Asymptomatic presentation:CAS is considered symptomatic when ipsilateral retinal or cerebral ischemia occurs and asymptomatic when these symptoms are absent.
Amaurosis fugax:Ipsilateral transient visual obscuration from retinal ischemia
Transient ischemic attacks (TIA) → Ischemic stroke:Approximately 30% of strokes are caused by carotid occlusive disease.
- Contralateral weakness/numbness of an arm, a leg, or the face, or of a combination of these sites
- Visual field defect
- Aphasia (in case of dominant (usually left) hemisphere involvement)
- Carotid artery disease is responsible for nearly 50% of all TIAs
- Risk of developing stroke after TIAs is as high as 20% within the 1st month. If untreated, TIAs result in development of stroke within 2 years. Risk of stroke events remains high for 10 to 15 years after TIAs.
Classic symptoms of TIA contrasted with vertebrobasilar symptoms:It is important to distinguish between these two types of symptoms because patients with transient ischemia of the vertebrobasilar system do not benefit from CEA.

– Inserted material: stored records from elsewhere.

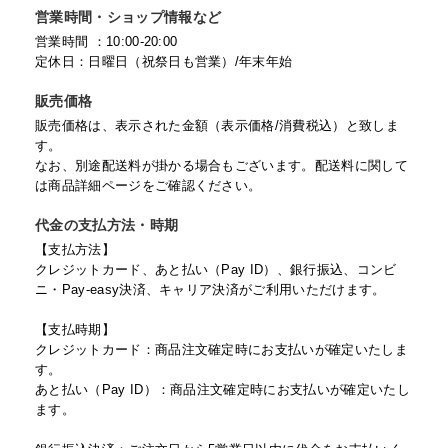
営業時間・ショップ情報など
営業時間 ：10:00-20:00
定休日：日曜日（祝祭日も営業）/年末年始
販売価格
販売価格は、表示された金額（表示価格/消費税込）と致しま
す。
なお、別途配送料が掛かる場合もございます。配送料に関して
は商品詳細ページをご確認ください。
代金の支払方法・時期
【支払方法】
クレジットカード、あと払い（Pay ID）、銀行振込、コンビ
ニ・Pay-easy決済、キャリア決済がご利用いただけます。
【支払時期】
クレジットカード：商品注文確定時にお支払いが確定いたしま
す。
あと払い（Pay ID）：商品注文確定時にお支払いが確定いたし
ます。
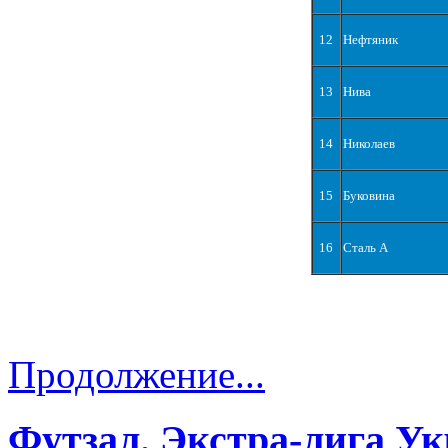
12
Нефтяник
13
Нива
14
Николаев
15
Буковина
16
Сталь А
Продолжение...
Футзал. Экстра-лига Ук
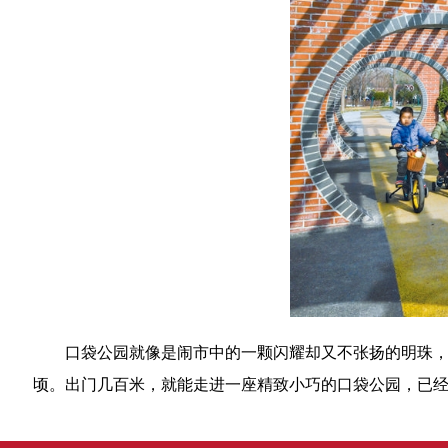
口袋公园就像是闹市中的一颗闪耀却又不张扬的明珠，悄
顷。出门几百米，就能走进一座精致小巧的口袋公园，已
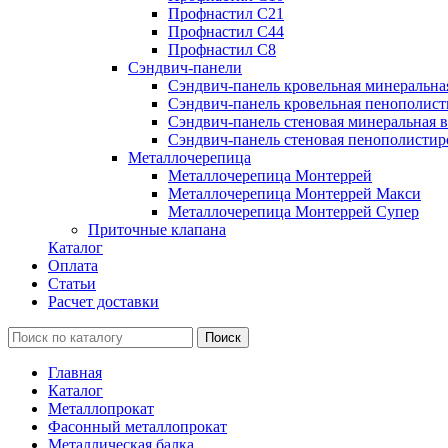
Профнастил С21
Профнастил С44
Профнастил С8
Сэндвич-панели
Сэндвич-панель кровельная минеральна
Сэндвич-панель кровельная пенополист
Сэндвич-панель стеновая минеральная в
Сэндвич-панель стеновая пенополистир
Металлочерепица
Металлочерепица Монтеррей
Металлочерепица Монтеррей Макси
Металлочерепица Монтеррей Супер
Приточные клапана
Каталог
Оплата
Статьи
Расчет доставки
Главная
Каталог
Металлопрокат
Фасонный металлопрокат
Металлическая балка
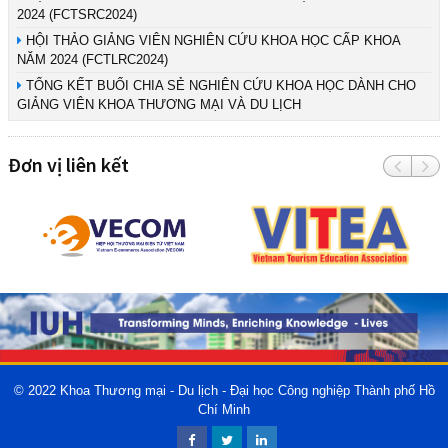
2024 (FCTSRC2024)
HỘI THẢO GIẢNG VIÊN NGHIÊN CỨU KHOA HỌC CẤP KHOA
NĂM 2024 (FCTLRC2024)
TỔNG KẾT BUỔI CHIA SẺ NGHIÊN CỨU KHOA HỌC DÀNH CHO
GIẢNG VIÊN KHOA THƯƠNG MẠI VÀ DU LỊCH
Đơn vị liên kết
© 2022
Khoa Thương mại - Du lịch - Đại học Công nghiệp Thành phố Hồ
Chí Minh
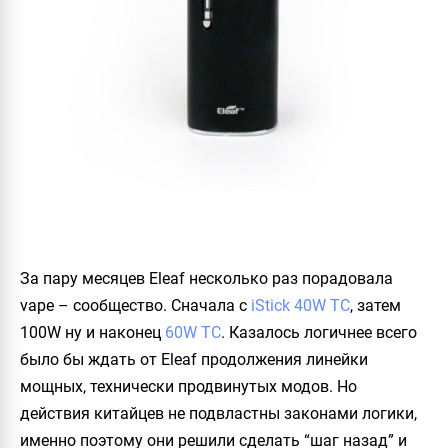
За пару месяцев Eleaf несколько раз порадовала
vape – сообщество. Сначала с
iStick 40W TC
, затем
100W ну и наконец
60W TC
. Казалось логичнее всего
было бы ждать от Eleaf продолжения линейки
мощных, технически продвинутых модов. Но
действия китайцев не подвластны законами логики,
именно поэтому они решили сделать “шаг назад” и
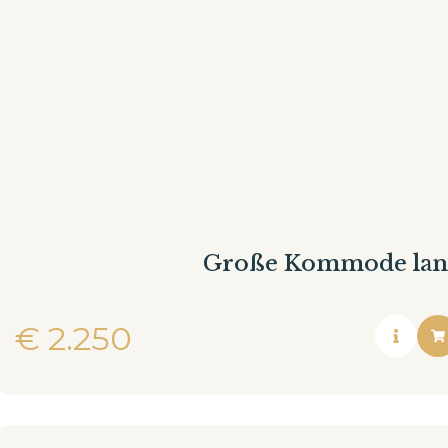
Große Kommode land
€
2.250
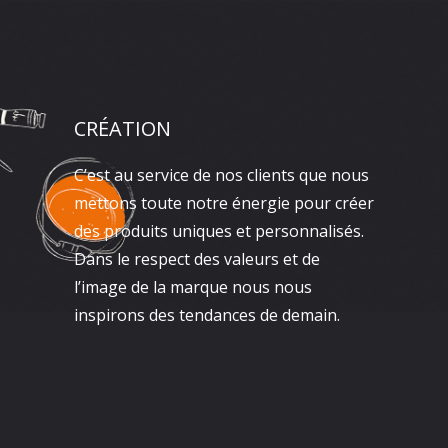
CRÉATION
C’est au service de nos clients que nous
mettons toute notre énergie pour créer
des produits uniques et personnalisés.
Dans le respect des valeurs et de
l’image de la marque nous nous
inspirons des tendances de demain.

- Carotid bruit: Turbulent flow in carotid artery
- Associated with increased risk of vascular disease, including stroke, myocardial infarction, and cardiovascular death
Doppler ultrasonography:First diagnostic imaging tool used to screen for carotid artery stenosis
Catheter angiography:Criterion standard for defining the degree of stenosis and the morphologic features of the offending plaque. However, catheter angiography is neither feasible nor recommended in every patient because of its risks and costs.
CT-angiography and MR-angiography (MRA):Confirmatory test after Doppler study suggestive of hemodynamically significant stenosis in an asymptomatic patient
Invasive treatment is considered for symptomatic patients with stenosis greater than 50%6 and for asymptomatic patients with stenosis greater than 60%.
Lifestyle changes:Slow the progression of CAS
- Cessation of smoking and use of tobacco products
- Diet low in saturated fats, cholesterol, and sodium
- Control of body weight
- Daily physical exercise
- Reduction of dietary calories intake
- Limitation of alcohol use
Pharmacological management:Recommended in asymptomatic patients with low-grade CAS (<50%)
- Lipid lowering agents: Statins
- Antihypertensive agents:
- Stage I HTN: Thiazide diuretics, angiotensin converting enzyme inhibitor (ACE-I), β blockers (BBs), angiotensin receptor blockers (ARBs), calcium channel blockers (CCBs) or combination.
- Stage II HTN: Thiazide diuretics + ACE-I/ARBs/BBs/CCBs.
- Anti-AGEs therapy: Aminoguanidine, pyrido-xanthine (natural vitamin 6), benfotiamine (a lipid-soluble derivative of thiamine), aspirin, metformin, candesartan, and orlistat, α-carbonyl compounds (alagebrium)
- Agents that increase levels of sRAGE: Antidiabetic agents (Insulin and rosiglitazone), Vitamin D, Statins, ACE-I (ramipril)
- CRP-lowering agents: Celecoxib, clopidogrel. Statins, rosiglitazone, carvedilol, antioxidants (α-tocopherol, vitamin C), ramipril, quinapril, valsartan, candesartan, calcium channel blockers (amlodipine), and combination of hydrochlorothiazide and amlodipine.
- Antiplatelet therapy: Aspirin, clopidogrel, or ticlopidine
Carotid endarterectomy (CEA):Recommended in asymptomatic patients with CAS of 50-60%.